Zita grinned. That money train has left the station. If they take my advice and get to Atlantis, good luck getting them back. Walkie-talkie’s gone, though. Why did he take it?
“Problem.” Freelance’s quiet voice interrupted her thoughts. He now stood beside the entrance and tilted his head toward the fields.
Taking her cue from his caution, Zita went to the other side of the opening and peeked out. The slight elevation of the prison above the plain granted a clear view into the fields. She groaned.
An army was on the move. Cutting a brutal swath through the flowery fields, a few hundred armored men stomped from the distant palace to the portal, and tents went up around the building as she watched. Worse still, a contingent had broken off and marched toward the prison.
This situation sucks. She took a deep breath and flexed her shoulders. “Right. Since they’re still here, the peace-conference attack must be tomorrow. The ones coming toward us are guard reinforcements.”
Freelance held up a finger.
Dark water flowed down a wall and coalesced into the statuesque, scowling figure of Styx, seated in the folding chair like in a tiny throne. The skulls in her hair clicked as she tilted her head at the pair, and her arms were crossed over her chest. “I understand it was important you speak to me. Did you bring an appeasement for me bothering to appear, or am I telling the fallen king and queen that one of the rulers of Olympos is here?”
A gun was in Freelance’s hand and pointed at the nymph as he backed toward the tunnels.
Zita held up a hand to halt him and tried to use her best manners, the ones she used when her mother was present. “Styx! Thank you for showing up. You look nice.”
“I am not nice, I do not enjoy being summoned, and I have no patience left today. Do not use any of my little sisters to call for me again. What have you brought me?” Styx glanced outside, her frown deepening, and then returned her gaze to them.
Either she’s hangry and needs a snack, or I’m not the only one who needs a nap, Zita thought. “I heard something I thought you’d want to know, and I was hoping you’d give us some information. We need to know where the anchor talismans for the ghosts are.”

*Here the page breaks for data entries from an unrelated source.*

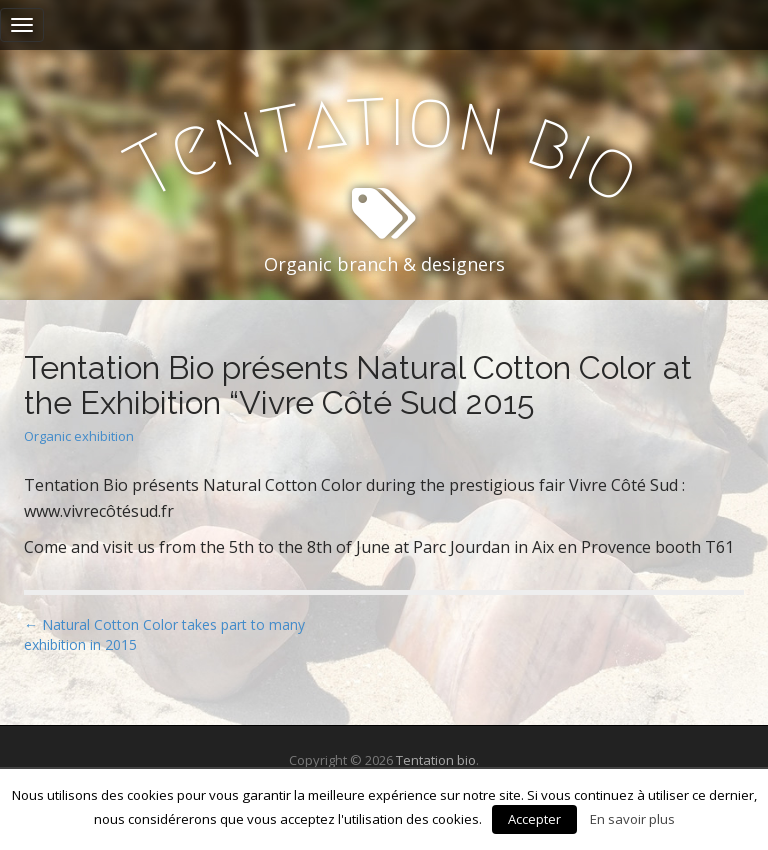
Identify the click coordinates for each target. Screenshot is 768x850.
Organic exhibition (79, 436)
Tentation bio (436, 760)
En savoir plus (632, 819)
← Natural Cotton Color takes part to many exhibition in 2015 (164, 634)
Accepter (534, 819)
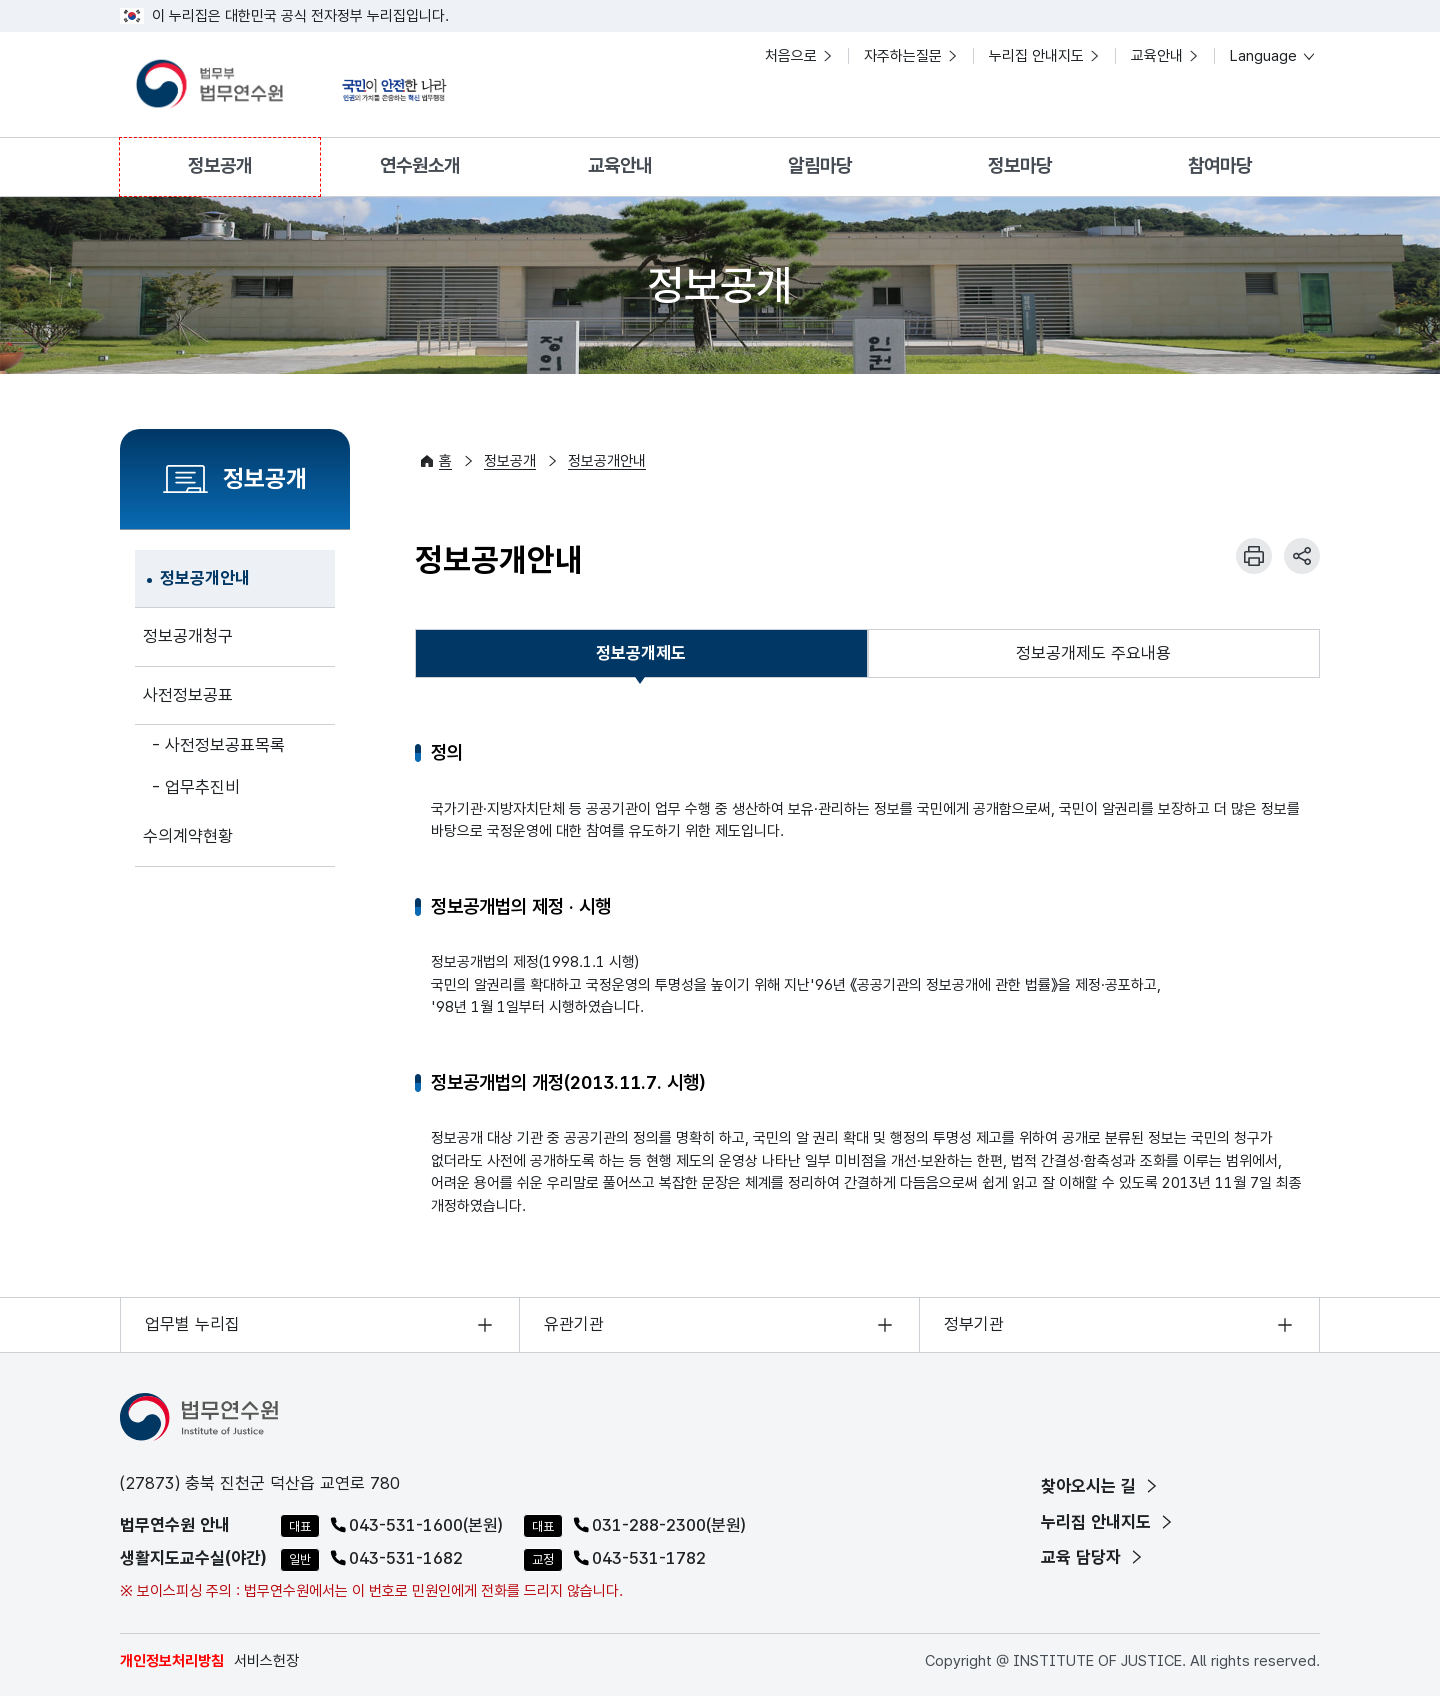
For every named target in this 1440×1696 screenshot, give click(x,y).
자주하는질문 (903, 56)
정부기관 (974, 1324)
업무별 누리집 (192, 1324)
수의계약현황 (188, 836)
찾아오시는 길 (1101, 1486)
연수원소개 (420, 165)
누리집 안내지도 (1036, 56)
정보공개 (220, 165)
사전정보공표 (188, 695)
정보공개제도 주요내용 (1093, 653)
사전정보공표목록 (225, 745)
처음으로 (791, 56)
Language (1273, 56)
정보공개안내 (205, 578)
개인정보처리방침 (172, 1661)
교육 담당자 (1093, 1557)
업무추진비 (202, 787)
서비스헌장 (266, 1661)
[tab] (641, 653)
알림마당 (820, 165)
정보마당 (1020, 165)
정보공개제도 (641, 659)
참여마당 (1220, 165)
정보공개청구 (188, 636)
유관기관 (574, 1324)
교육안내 (1157, 56)
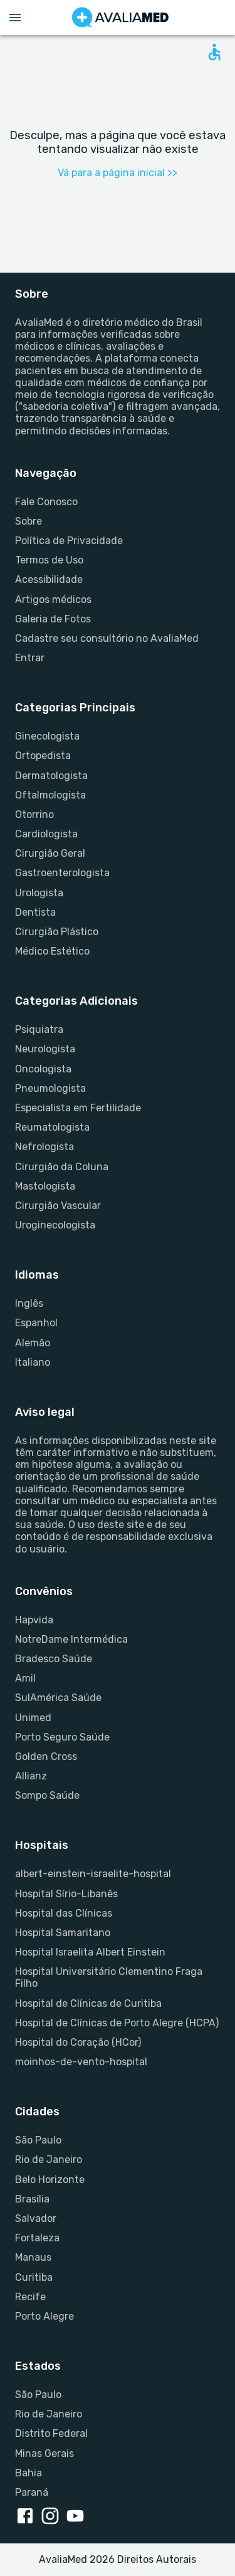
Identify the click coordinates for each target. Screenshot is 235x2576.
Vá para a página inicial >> (117, 173)
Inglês (29, 1303)
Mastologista (45, 1186)
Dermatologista (51, 776)
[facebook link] (27, 2517)
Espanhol (36, 1323)
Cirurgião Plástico (56, 932)
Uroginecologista (55, 1225)
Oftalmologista (50, 795)
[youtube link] (77, 2517)
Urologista (39, 893)
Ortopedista (43, 756)
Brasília (32, 2199)
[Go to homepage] (120, 17)
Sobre (28, 521)
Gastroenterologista (62, 873)
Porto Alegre (44, 2316)
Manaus (33, 2257)
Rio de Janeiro (48, 2159)
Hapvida (34, 1620)
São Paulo (38, 2140)
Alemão (32, 1343)
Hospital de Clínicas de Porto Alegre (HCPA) (117, 2023)
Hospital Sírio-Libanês (66, 1894)
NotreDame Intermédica (71, 1639)
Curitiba (34, 2277)
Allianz (31, 1776)
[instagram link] (52, 2517)
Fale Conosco (46, 502)
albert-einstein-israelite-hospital (93, 1874)
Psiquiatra (39, 1029)
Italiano (32, 1362)
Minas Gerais (44, 2453)
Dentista (35, 912)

“That I will not answer, because the fallen rulers are creative in their punishments, and their presence is enough for the Underworld until we can find a suitable godling, one not longing for Olympos. All I can say is the items have not left their original chamber, but it has been sealed so tightly no human or animal may enter. Ask something else.”
Something tickled at the back of Zita’s mind, an anomaly she’d ignored before. “They’re in the Hades temple or whatever that building is that they’re using to portal people, aren’t they? There’s a wall that doesn’t match anything else in there.”
“Trickster cleverness will not get me to tell you yea or nay. And it is, or was, the Temple of Judgement.” Despite her words, the corner of Styx’s mouth twitched upward. “Tell me what it is that you thought I should know, and I might answer another question.”
Zita bit her lip. “Your sister, Lethe. The ghosts are going to give her to their advisor, General Achilles, after the mission they’re gearing up to send their guys on now.”
Anger darkened the nymph’s face. “They dare? We may agree to aid them to stabilize the Underworld, but only one who has ties to death may rule us. We are not theirs to give. How do you know?”
“I overheard a few of their men talking.”
“Gossip, then. What else can you give me?”
“That was it,” Zita admitted. “I thought it was a big deal. If it were my family, I’d want to know.”
The nymph’s face was very cold. “What is your question?”
“How do we get to the exit to Olympus? Preferably the one by Lerna,” Zita asked.
“You wish me to tell you that in exchange for a bit of unsubstantiated rumor? No, you will have to earn it.” Styx tapped her fingers on her lips.